Rather than introduce new, more computerish types, I'll just keep the type names from our earlier real world example.

We declare a subtyping relation with an isa declaration that specifies the up and down procedures. We might also need to help the compiler prove that they are inverses. So we have Dog isa Mammal and Dog isa Quadruped. We automatically extend the subtyping so that if X isa Y and Y isa Z then we also have X isa Z. In our example we then have Dog isa Animal. Mathematically we now have a partial order (assuming the trivial rule that X isa X). Then we add the key rule from our real world types: lower types inherit all the properties from higher types. Thus the Dog type has all the properties of the Mammal type and of the Quadruped type, as well as additional Dog-specific properties.

We now see that a dog, i.e. a value of type Dog, can get converted upwards to Animal in 2 different ways. It is essential that both routes lead to the same value of type Animal. That doesn't mean that the two routes have to get to the same value as a string of bits. It just means that an equality check will pass and whichever choice is used in code one gets the same effects and result.

The reader might be beginning to suspect that this is not going to be as easy as it looked at first. And, indeed, it is about to get a lot harder. In our real world example the entities (animals) involved are collections of atoms, and their distinguishing properties are about how those atoms are arranged. It is tempting to think that the entities in programming are collections of bits, but that leads us astray, because we want the same bits to mean different things, depending on the type and its properties. The bits are just a means to an end. The values we want are mathematical entities of different types, and the properties of that type tell us what we can do with them. So it is not surprising that a correct subtyping scheme is based on mathematical ideas.

If you have a set of elements in a partial order, then an upper bound is any element that is above all of them. A partial order is called a lattice (or an "order lattice") if every set of elements has a least upper bound and a greatest lower bound. An important case is sets ordered by set inclusion, for which the least upper bound is just the union of those sets (of sets), and the greatest lower bound is the intersection. 

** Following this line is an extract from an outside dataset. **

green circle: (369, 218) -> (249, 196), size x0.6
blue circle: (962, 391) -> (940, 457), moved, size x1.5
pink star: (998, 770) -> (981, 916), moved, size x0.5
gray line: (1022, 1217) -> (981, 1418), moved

We now expand our subtyping scheme to an order lattice. The proposed scheme makes our types behave very like sets, so it is natural to name the constructs Union and Intersection. It works like this:

  • If X isa Y then Union(X,Y)=Y and Intersection(X,Y)=X.
  • Otherwise the values of Union(X,Y) are the values of X and the values of Y plus an indication of which they came from. The properties are those inherited from types that are above both.
  • The properties of Intersection(X,Y) are the properties of either. The values are the combined values (i.e. the Union) of all types that are below both.
  • The generalization to sets of other than 2 types is mostly straightforward. A particular case is the empty set: Union() is Empty, the bottom type with no values but all properties; and Intersection() is Any, the top type with all values and no properties except downward conversion.

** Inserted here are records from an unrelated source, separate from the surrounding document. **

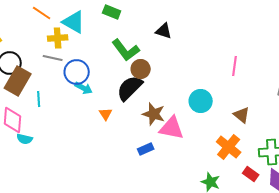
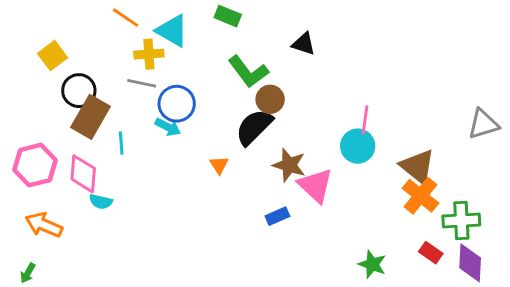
pink line: (235, 66) -> (365, 120), moved
cyan arrow: (84, 88) -> (168, 127), moved
brown triangle: (242, 115) -> (418, 166), size x1.5
pink triangle: (172, 128) -> (315, 185), turned 32
orange cross: (229, 147) -> (420, 196), moved

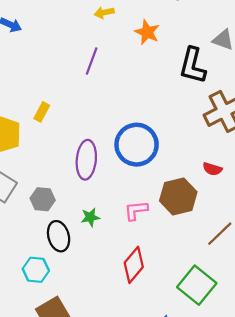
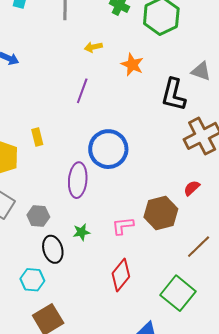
yellow rectangle: (42, 112) -> (37, 137), turned -42
blue circle: (137, 145) -> (108, 149), moved
red semicircle: (212, 169) -> (192, 188), turned 120

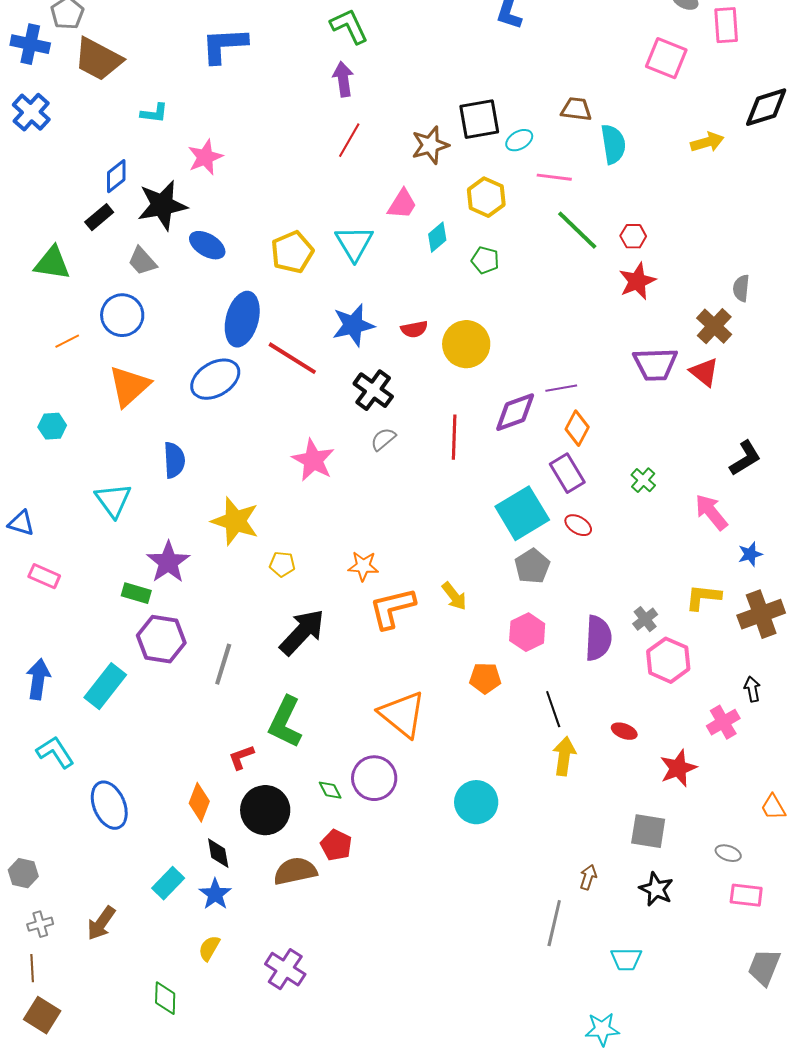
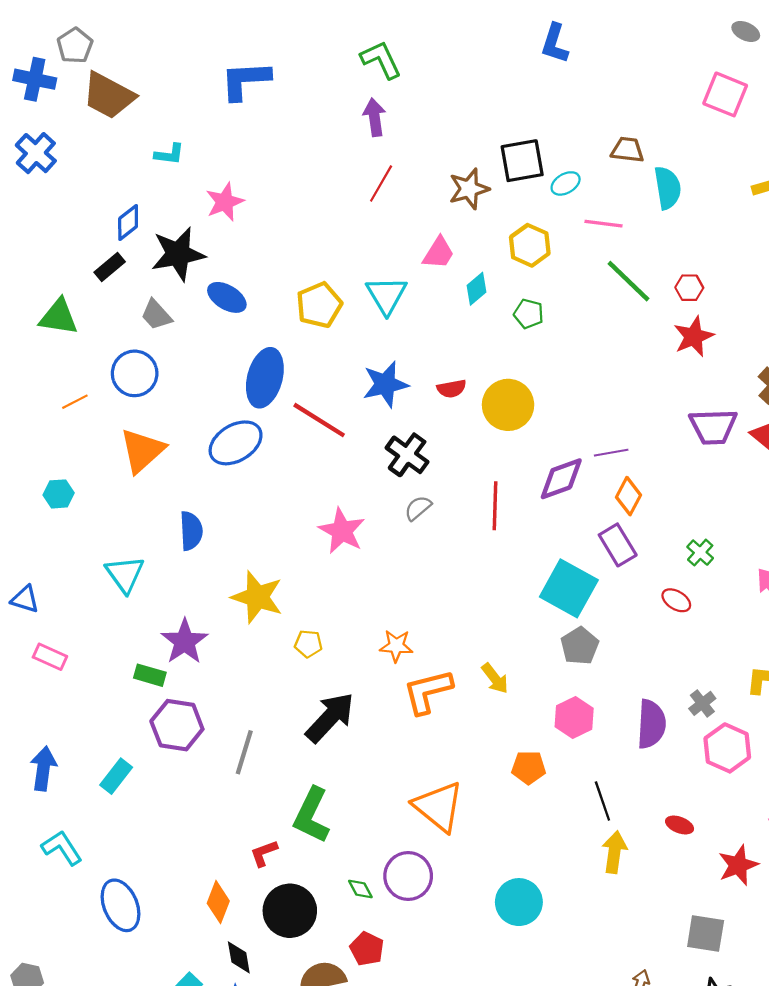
cyan square: (522, 513) -> (569, 588), turned -30
red ellipse: (578, 525) -> (676, 600), moved
cyan rectangle: (105, 686) -> (116, 776), size x0.7

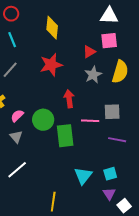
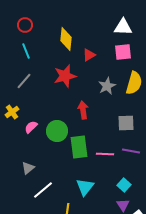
red triangle: (89, 52) -> (89, 55), moved
pink line: (90, 121) -> (105, 154), moved
gray triangle: (16, 137) -> (28, 168), moved, turned 32
white line: (17, 170) -> (43, 190), moved
cyan square: (110, 174) -> (124, 185), turned -32
cyan triangle: (83, 176) -> (85, 187), moved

So here is our diagram with some of the new types:

The arrows shown to and from the unions and the intersection are automatically generated from the arrows defined as in the earlier diagram. To test equality in a Union we take the 2 downward links to their origin types, then the downward links to the Intersection of the two types and check equality there. Of course the values there come from another Union (of types below both) so we repeat. This is not a problem in practice. Creating an infinite regress is left as an exercise for the reader.

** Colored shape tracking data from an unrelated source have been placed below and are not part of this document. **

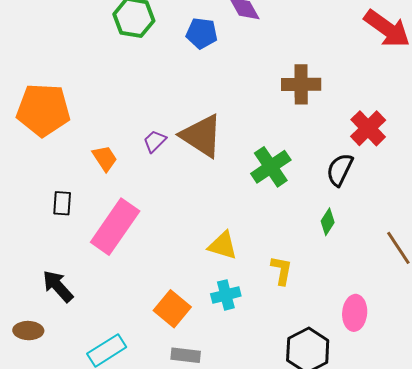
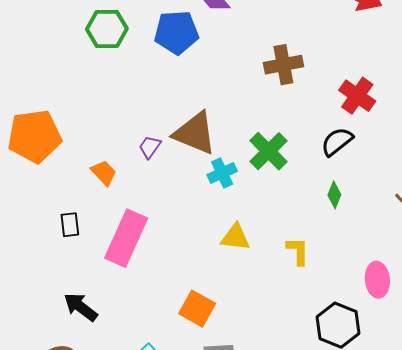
blue pentagon: (202, 33) -> (176, 32), size x1.4
black semicircle: (340, 170) -> (337, 142), turned 36
cyan cross: (226, 295) -> (222, 173), moved

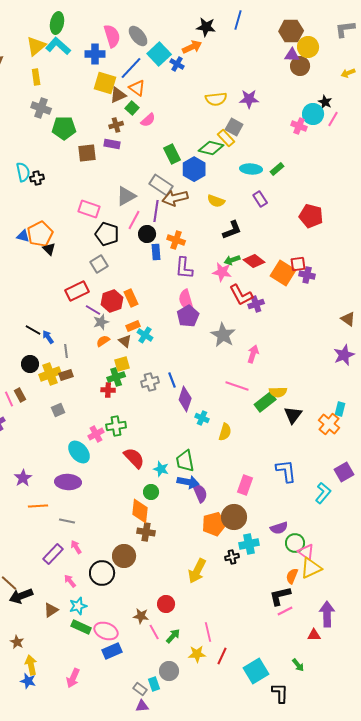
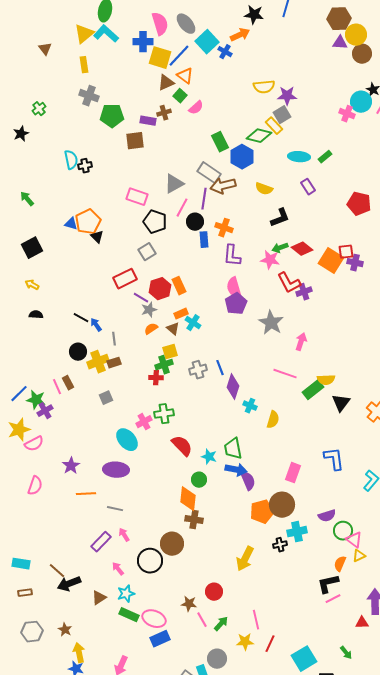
brown circle: (300, 66) -> (362, 54), moved
yellow square: (105, 83) -> (160, 58), moved
purple star: (249, 99) -> (287, 96), moved
gray square: (234, 127) -> (282, 115), turned 30
purple rectangle: (112, 144) -> (148, 121), moved
yellow triangle: (311, 568) -> (359, 556), size x0.6

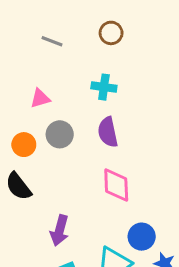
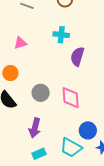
purple semicircle: (108, 132) -> (77, 57), moved, turned 30
gray circle: (60, 134) -> (41, 93), moved

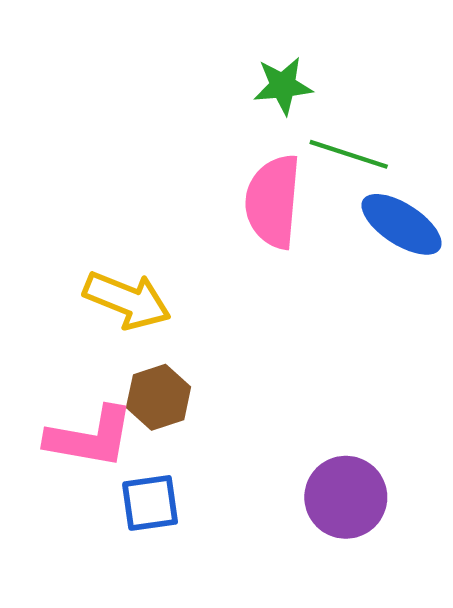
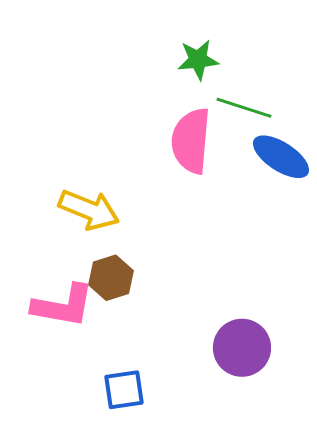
blue square: (150, 503) -> (124, 390), moved

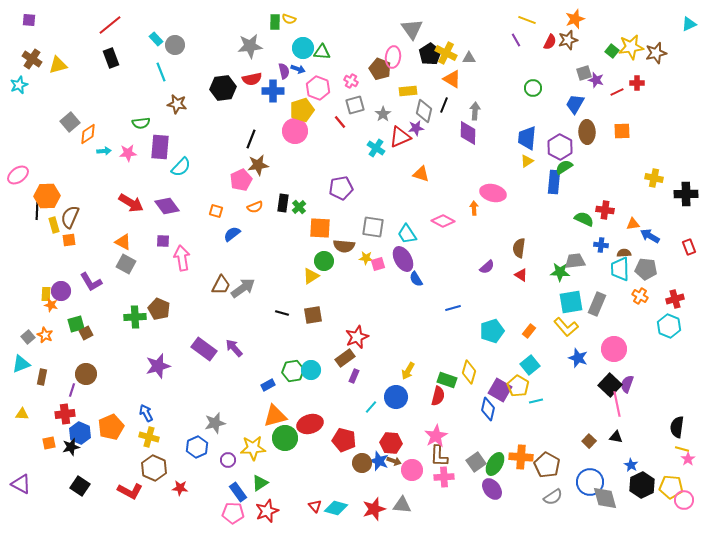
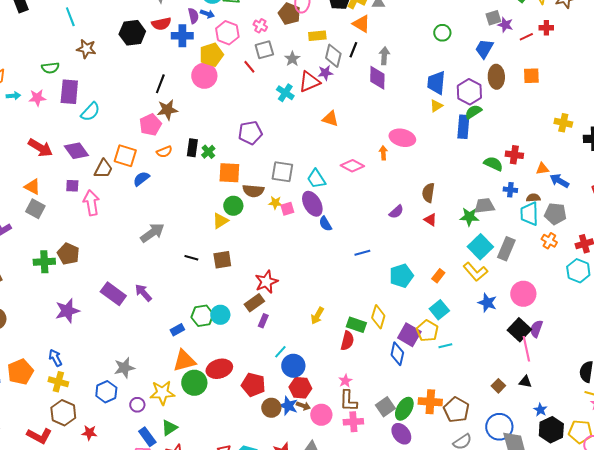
orange square: (216, 211) -> (125, 156), size x1.6
brown trapezoid: (221, 285) -> (103, 169), moved
cyan square: (571, 302) -> (480, 247), turned -35
blue circle: (396, 397) -> (293, 366), moved
pink star: (436, 436) -> (345, 381), size x0.6

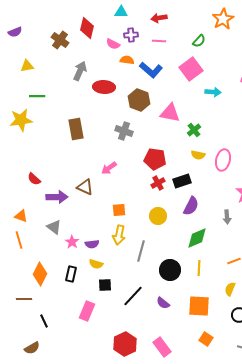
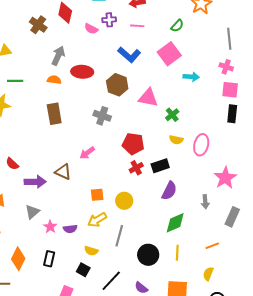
orange semicircle: (127, 60) -> (54, 80), moved
yellow circle: (158, 216) -> (124, 201), moved
gray triangle: (54, 227) -> (32, 212), turned 42
yellow arrow: (119, 235) -> (97, 220), turned 48
yellow semicircle: (96, 264) -> (91, 251), moved
black square: (105, 285) -> (83, 270), turned 32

Another way of creating types is as subset types. This comes from an existing type and a subsetting predicate. The values of this type are those matching the predicate, and the properties are those of the base type. Two important examples are the singleton subset where the predicate picks out one value, and the empty subset where there are no values. These are the types you get when a calculation succeeds or fails respectively.